▶ _WHAT YOU SHOULD DO_
If a line includes "Music", copy it out of the entries.
───
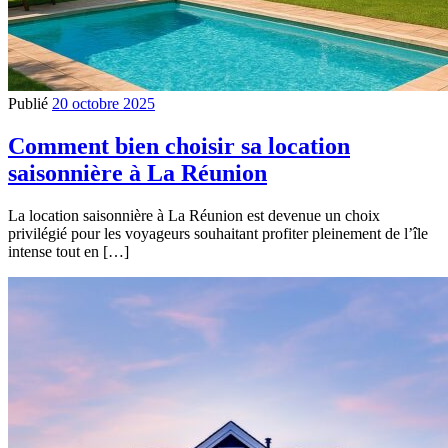
Publié
20 octobre 2025
Comment bien choisir sa location
saisonnière à La Réunion
La location saisonnière à La Réunion est devenue un choix
privilégié pour les voyageurs souhaitant profiter pleinement de l’île
intense tout en […]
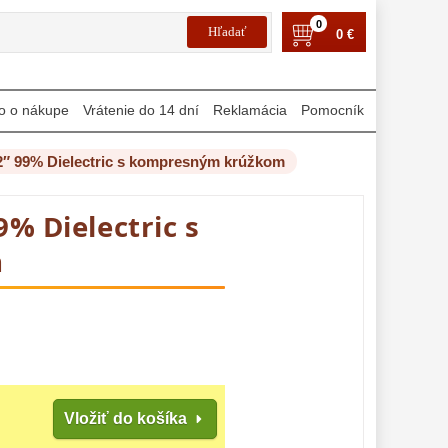
0
0 €
o o nákupe
Vrátenie do 14 dní
Reklamácia
Pomocník
2″ 99% Dielectric s kompresným krúžkom
9% Dielectric s
m
Vložiť do košíka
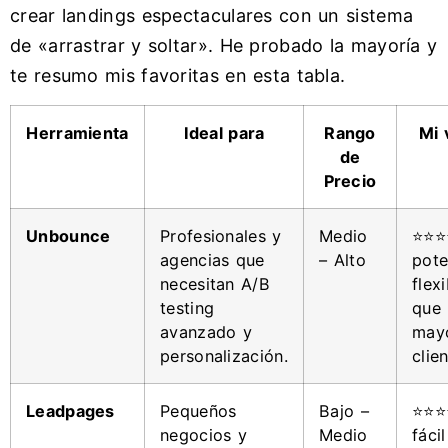
crear landings espectaculares con un sistema
de «arrastrar y soltar». He probado la mayoría y
te resumo mis favoritas en esta tabla.
Herramienta
Ideal para
Rango
Mi 
de
Precio
Unbounce
Profesionales y
Medio
⭐⭐⭐
agencias que
– Alto
pote
necesitan A/B
flexi
testing
que 
avanzado y
mayo
personalización.
clien
Leadpages
Pequeños
Bajo –
⭐⭐⭐
negocios y
Medio
fáci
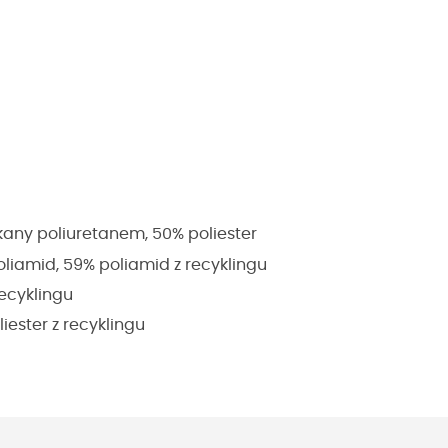
ekany poliuretanem, 50% poliester
liamid, 59% poliamid z recyklingu
recyklingu
liester z recyklingu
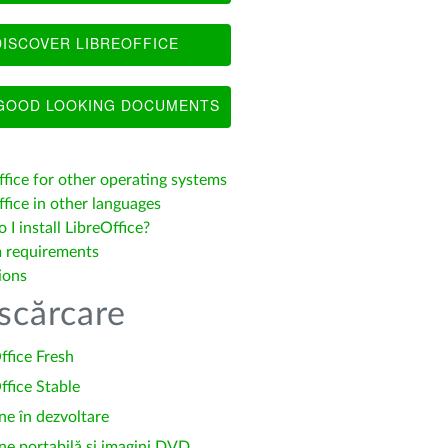
ISCOVER LIBREOFFICE
OOD LOOKING DOCUMENTS
ffice for other operating systems
fice in other languages
I install LibreOffice?
 requirements
ions
scărcare
ffice Fresh
ffice Stable
ne în dezvoltare
ne portabilă și imagini DVD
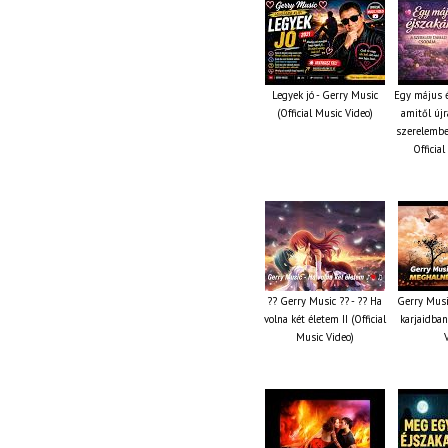
Legyek jó - Gerry Music
Egy május é
(Official Music Video)
amitől újr
szerelembe
Officia
?? Gerry Music ?? - ?? Ha
Gerry Musi
volna két életem II (Official
karjaidban
Music Video)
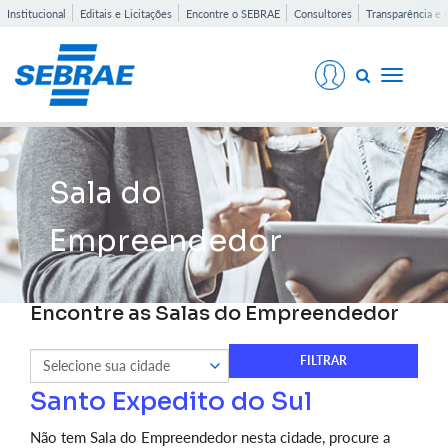
Institucional
Editais e Licitações
Encontre o SEBRAE
Consultores
Transparência e 
Toggle
navigati
Sala do
Empreendedor
Encontre as Salas do Empreendedor
Santo Expedito do Sul
Não tem Sala do Empreendedor nesta cidade, procure a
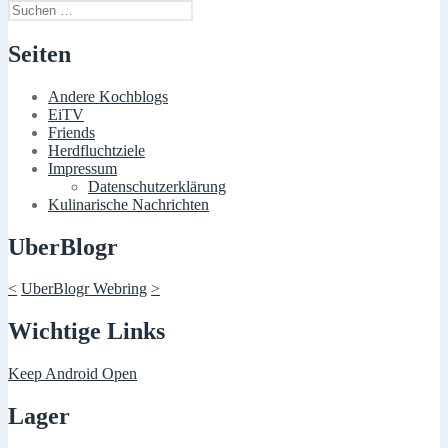
Suchen
nach:
Seiten
Andere Kochblogs
EiTV
Friends
Herdfluchtziele
Impressum
Datenschutzerklärung
Kulinarische Nachrichten
UberBlogr
<
UberBlogr Webring
>
Wichtige Links
Keep Android Open
Lager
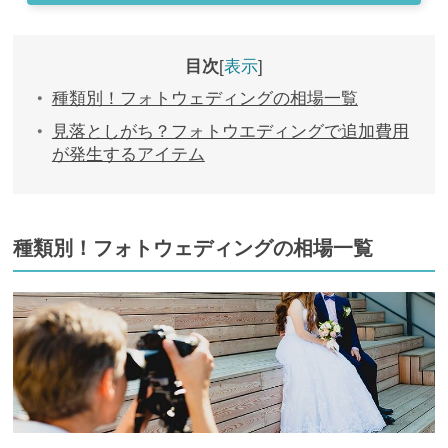
目次
表示
種類別！フォトウェディングの相場一覧
見落としがち？フォトウエディングで追加費用
が発生するアイテム
種類別！フォトウェディングの相場一覧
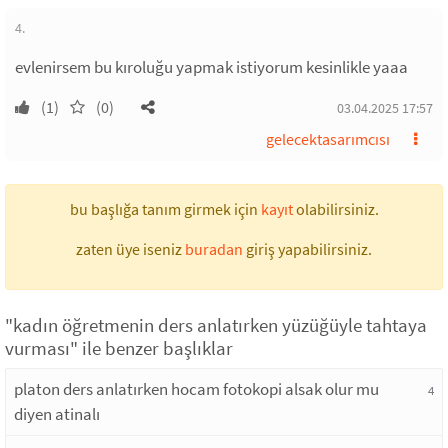
4.
evlenirsem bu kıroluğu yapmak istiyorum kesinlikle yaaa
(1)
(0)
03.04.2025 17:57
gelecektasarımcısı
bu başlığa tanım girmek için
kayıt
olabilirsiniz.
zaten üye iseniz
buradan
giriş yapabilirsiniz.
"kadın öğretmenin ders anlatırken yüzüğüyle tahtaya
vurması" ile benzer başlıklar
platon ders anlatırken hocam fotokopi alsak olur mu
4
diyen atinalı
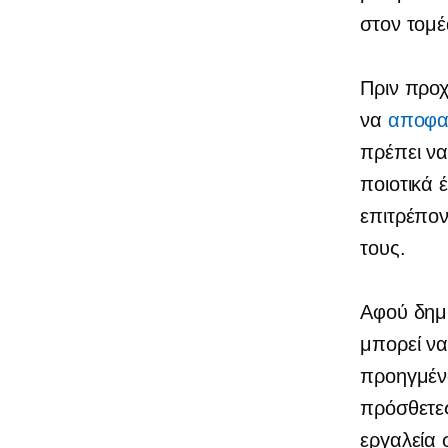
στον τομέ
Πριν προχ
να
αποφασ
πρέπει ν
ποιοτικά 
επιτρέπον
τους.
Αφού δημι
μπορεί να
προηγμέν
πρόσθετες
εργαλεία 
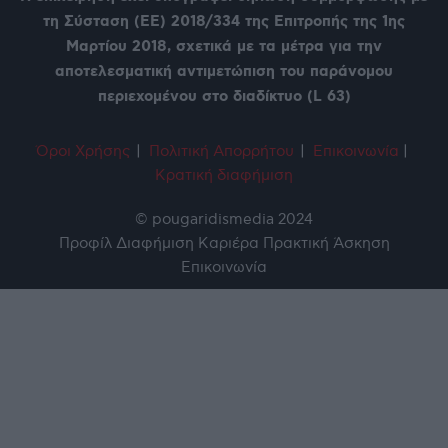
τη Σύσταση (ΕΕ) 2018/334 της Επιτροπής της 1ης
Μαρτίου 2018, σχετικά με τα μέτρα για την
αποτελεσματική αντιμετώπιση του παράνομου
περιεχομένου στο διαδίκτυο (L 63)
Όροι Χρήση
ς
|
Πολιτική Απορρήτου
|
Επικοινωνία
|
Κρατική διαφήμιση
© pougaridismedia 2024
Προφίλ
Διαφήμιση
Καριέρα
Πρακτική Άσκηση
Επικοινωνία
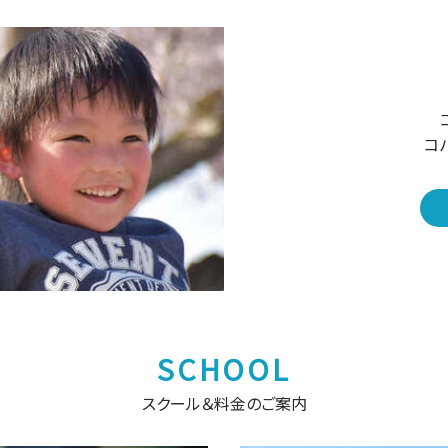
コ
スクール＆料金のご案内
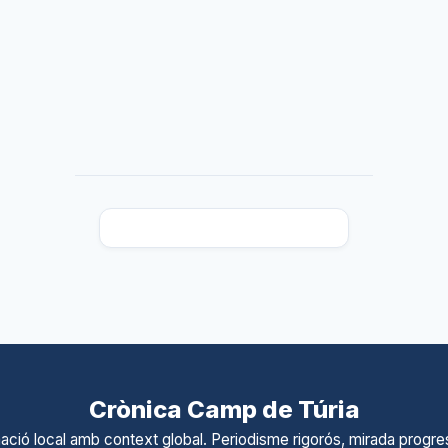
Crònica Camp de Túria
ació local amb context global. Periodisme rigorós, mirada progres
───
▶ _RESULT OF THIS EXERCISE_
Legyek jó - Gerry Music
(Official Music Video)
?? Gerry Music ?? - ?? Ha
Music Video)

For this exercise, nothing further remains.